Q. Mrs Leadsom, Mr Clark, Mr javid and Lord Tim Clement Jones, doesn't the predetermined nature of the Property Ombudsman and her team's - decisions (otherwise wouldn't they have been radically different) also suggest inflexible and unrealistic evidentiary burdens were placed upon complainants?
"Singh said that even though he is a UK national born in the country, he was recently asked to prove his immigration status when renting a flat. As his passport was at an embassy to get a visa he missed out. He said: “That, for me, was a clear coalface indictment of how this works.” A Home Office spokesperson said: “We want immigration enforcement to deport more people who are here illegally and tackle illegal immigration which puts pressure on taxpayer-funded public services and exploits the vulnerable.

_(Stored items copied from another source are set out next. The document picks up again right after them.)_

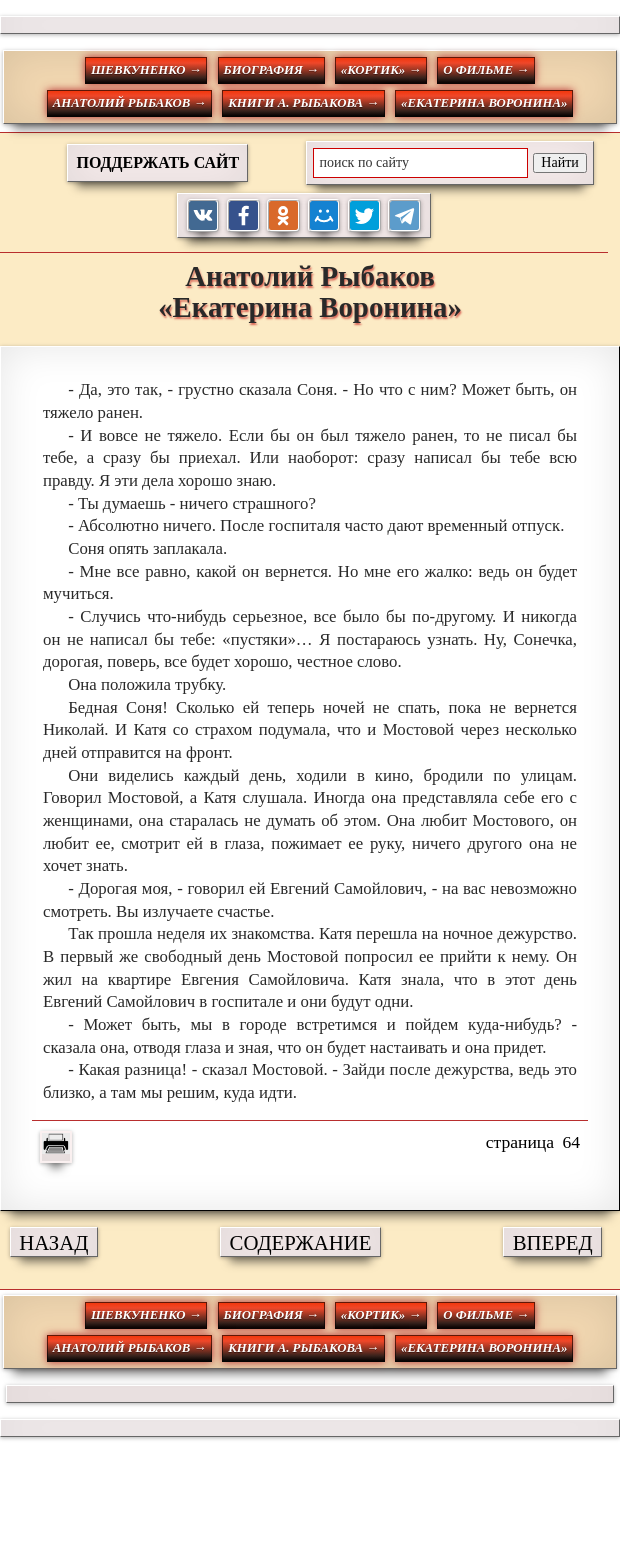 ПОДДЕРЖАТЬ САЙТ (157, 162)
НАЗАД (53, 1242)
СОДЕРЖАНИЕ (301, 1242)
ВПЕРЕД (553, 1242) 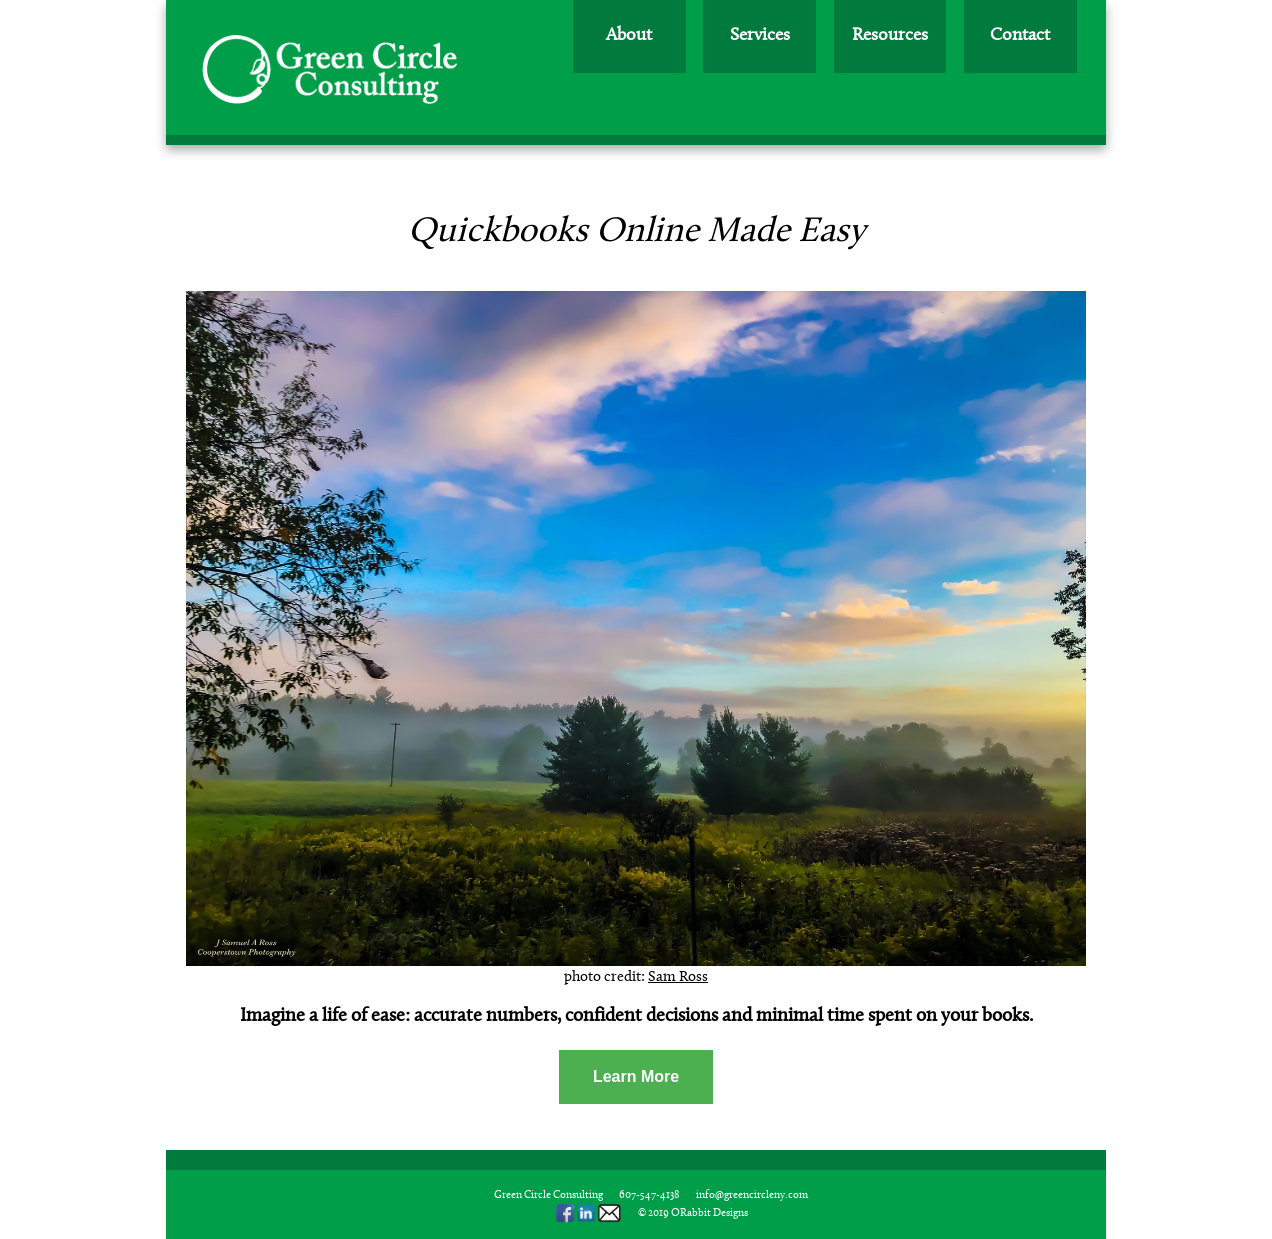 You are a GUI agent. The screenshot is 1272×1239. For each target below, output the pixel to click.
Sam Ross (678, 977)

But it’s never been Home Office policy to take decisions arbitrarily to meet a target.”
Q. Mrs Leadsom, Mr Clark, Mr Javid and Lord Tim Clement Jones, doesn't the staggeringly high dissatisfaction rate with the Property Ombudsman's decisions suggest arbitrary targets also needed to be met - otherwise things would be different but they aren't?
There has been a rush to wind things up at Ombudsman Services. The Full English Cover-Up has clunked into place. And the victims are left cattle-trucked.